City Hall – Today, Councilmembers Bill de Blasio and Letitia James, joined by Congressman Anthony Weiner, Comptroller Bill Thompson, Public Advocate Betsy Gotbaum, Councilmember Charles Barron, Gene Russianoff of NYPIRG, attorney Randy Mastro, and other elected officials, held a press conference on last week's term limits vote.
Councilmembers de Blasio and James are preparing to take legal action once the bill is signed into law; Mayor Bloomberg has scheduled a bill-signing ceremony for next Monday.
"Public involvement in the democratic process must not be taken lightly, or treated as some kind of "luxury." New Yorkers twice voiced their opinions on term limits, and last week their will was subverted. This fight is far from over. We will continue to stand up for the right of the people to be involved in this vital process, and ensure their voices are heard." said Councilmember Bill de Blasio.
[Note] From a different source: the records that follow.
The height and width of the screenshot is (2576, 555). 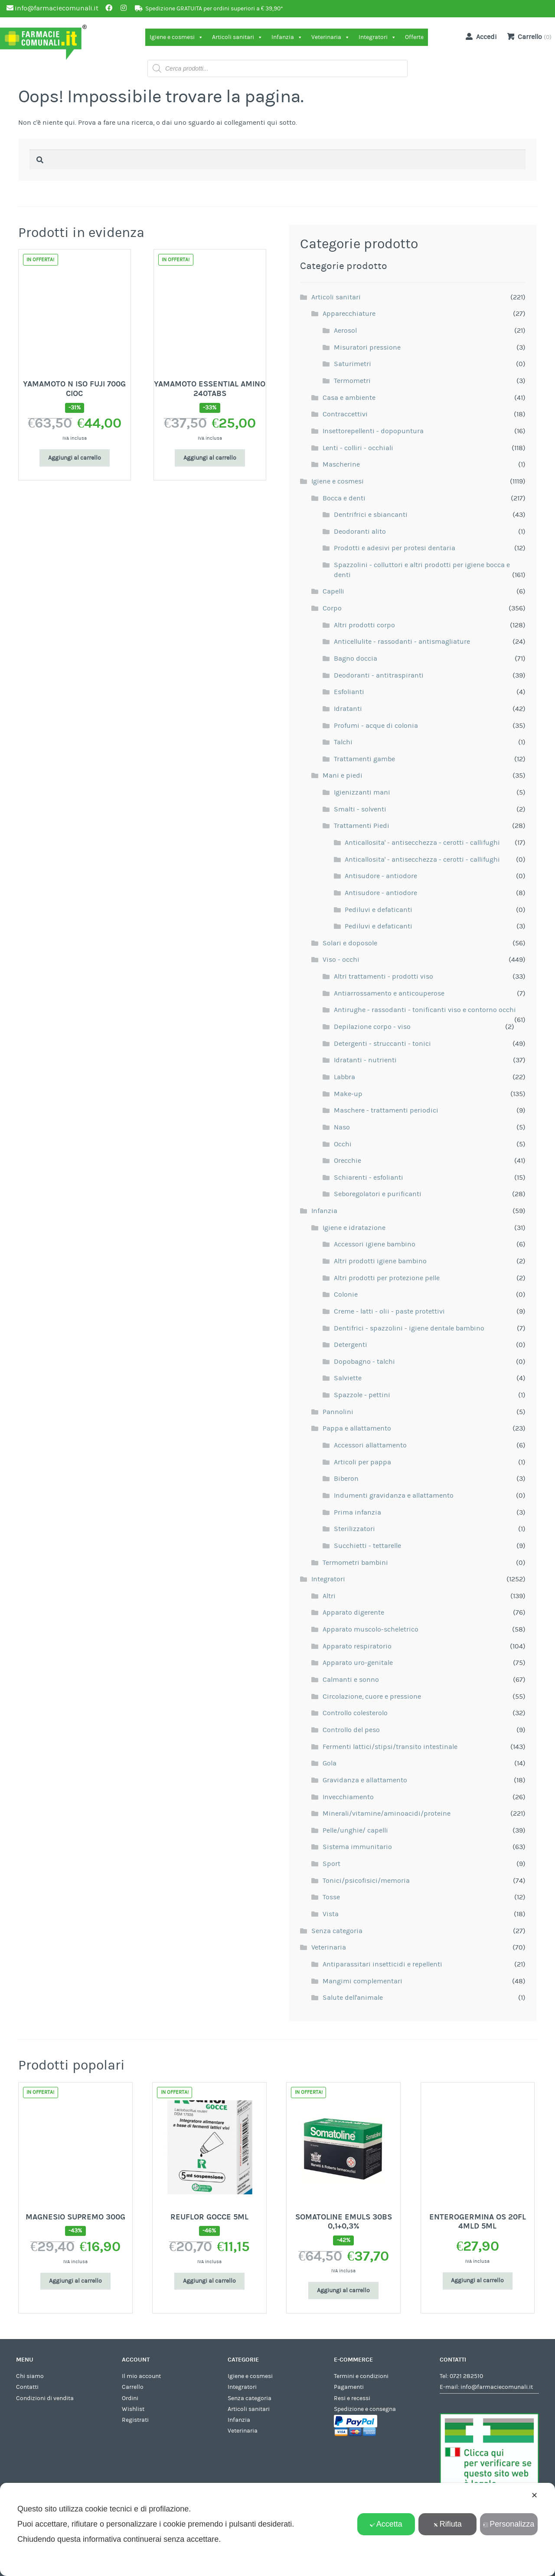 What do you see at coordinates (365, 2409) in the screenshot?
I see `Spedizione e consegna` at bounding box center [365, 2409]. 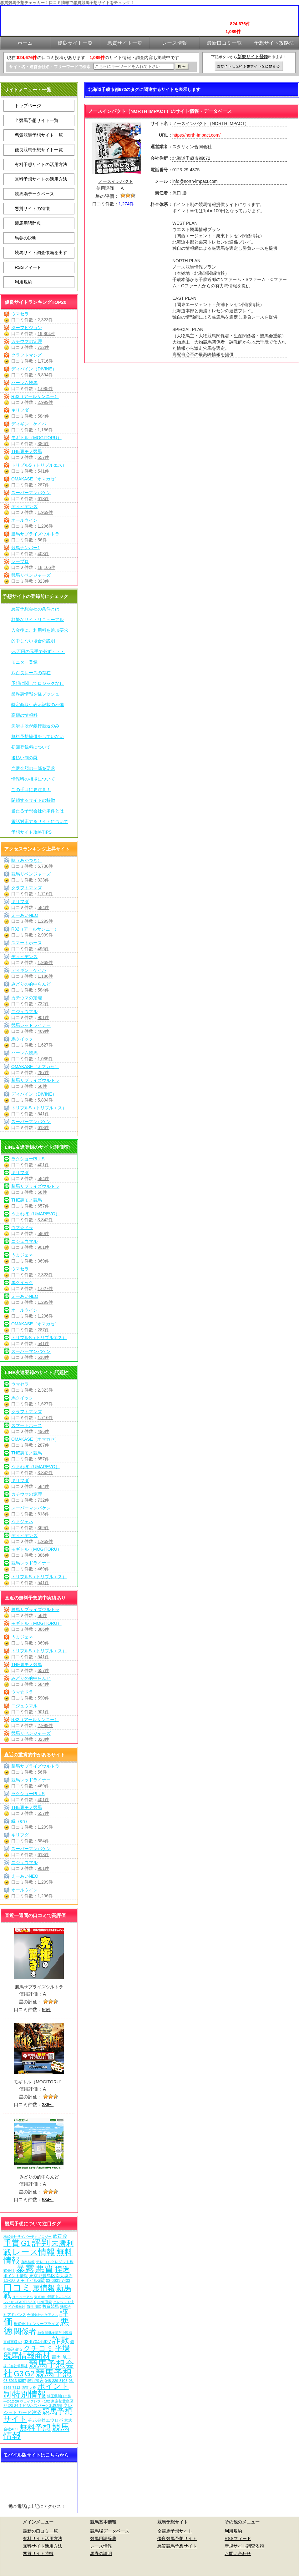 This screenshot has width=299, height=2576. I want to click on 無料予想 [無料予想 (288個の項目)], so click(35, 2427).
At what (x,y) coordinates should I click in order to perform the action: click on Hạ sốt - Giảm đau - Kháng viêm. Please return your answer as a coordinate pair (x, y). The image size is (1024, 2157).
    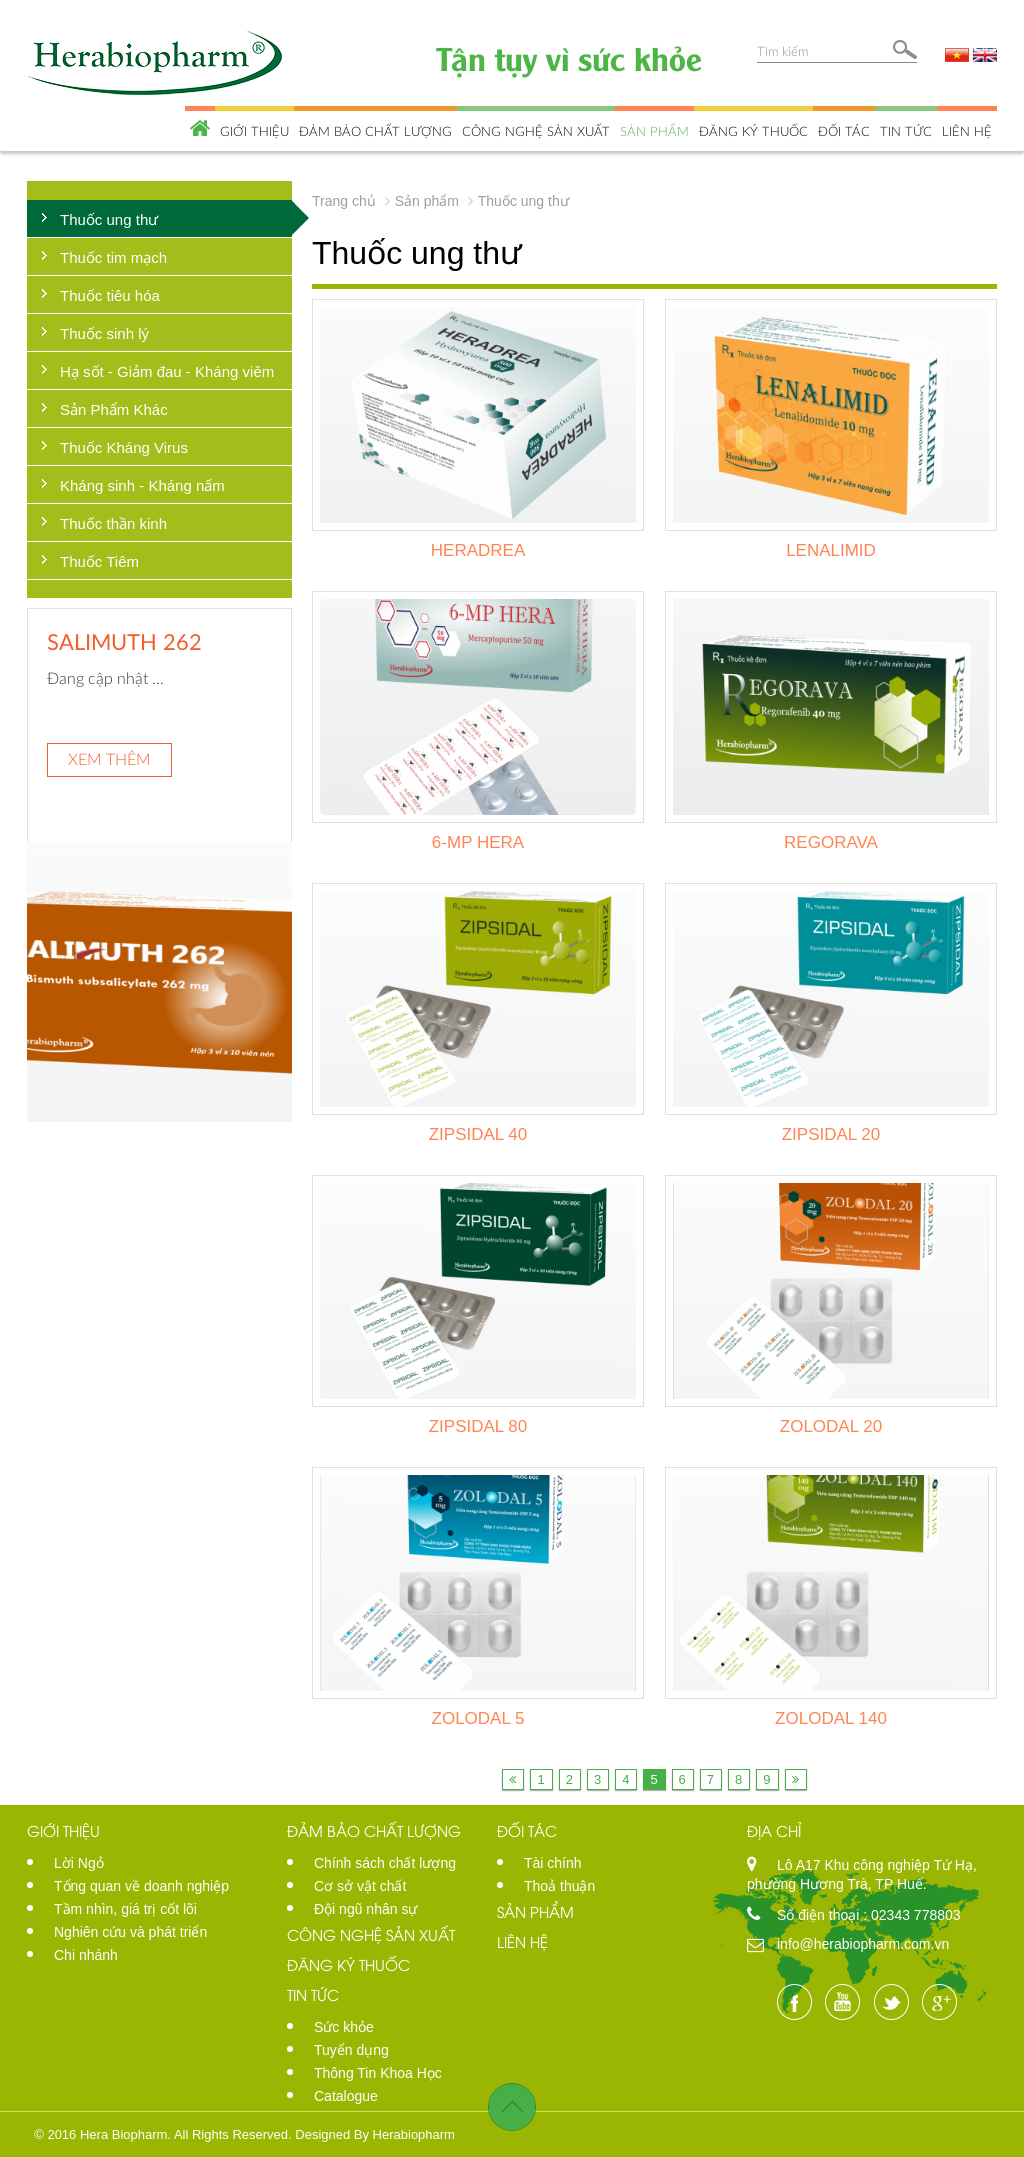     Looking at the image, I should click on (167, 371).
State law, local law, and voting rights guaranteed under the US Constitution require that a mandatory referendum be held on this issue. Councilmembers de Blasio and James have authorized their lawyers to prepare a lawsuit to challenge the legality of changing voter-ratified term limits by legislation. They have also authorized their lawyers to review the legal infirmities and adverse impacts on minority participation that will result from this major change by legislation to the local electoral system, and to continue to pursue claims that the vote blatantly violated local conflict of interest laws.
"Last week's Council vote represents a step backward for democracy in this city. It is my right, and duty, as a representative of the people to question the legality of altering voter-ratified term limits via legislation. In voting to extend term limits legislatively, our government completely disregarded the will of New Yorkers. The voters who elected us to serve them deserve better, and I will continue the fight to ensure their voices are heard loud and clear," said Councilmember Letitia James.
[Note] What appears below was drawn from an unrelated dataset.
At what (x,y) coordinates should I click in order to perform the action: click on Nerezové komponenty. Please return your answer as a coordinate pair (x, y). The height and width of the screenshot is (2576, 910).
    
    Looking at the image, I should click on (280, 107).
"It is imperative to pursue this course of action on behalf of the voters of this city. I believe that voters' rights were clearlydenied and suppressed," said New York City Comptroller William C. Thompson, Jr. "The foundation of good government is trust, and that trust was shattered. People must trust that when they cast their vote, it will count. Historically, when such trust is breached, we turn to the courts to seek justice. Just because the New York City Council failed to hear our voice does not mean we will back down. We will continue to stand up against those who undermine the people's will, and come together with one voice and a common purpose: to restore faith in the process."
Public Advocate Betsy Gotbaum said, "I, along with countless New Yorkers, am deeply disappointed by the Council's vote. This could have happened the right way, allowing the people to vote as they have twice before, but instead it was decided by a small few who would also benefit from the change. New Yorkers will not forget this disregard of the democratic process. I support the effort of Councilmembers de Blasio and James to pursue legal action; we will continue this fight."
"There are so many legal infirmities with this process that it cries out for a judicial remedy," said Randy Mastro. "We are fortunate that the courts are there when our local elected officials fail us."
"Nearly 90 percent of New Yorkers want to vote on term limits, not have their Council Members vote to extend their own terms. If ever we needed the courts as a check and balance on the legislature and executive, it is now," said Gene Russianoff, Senior Attorney for NYPIRG.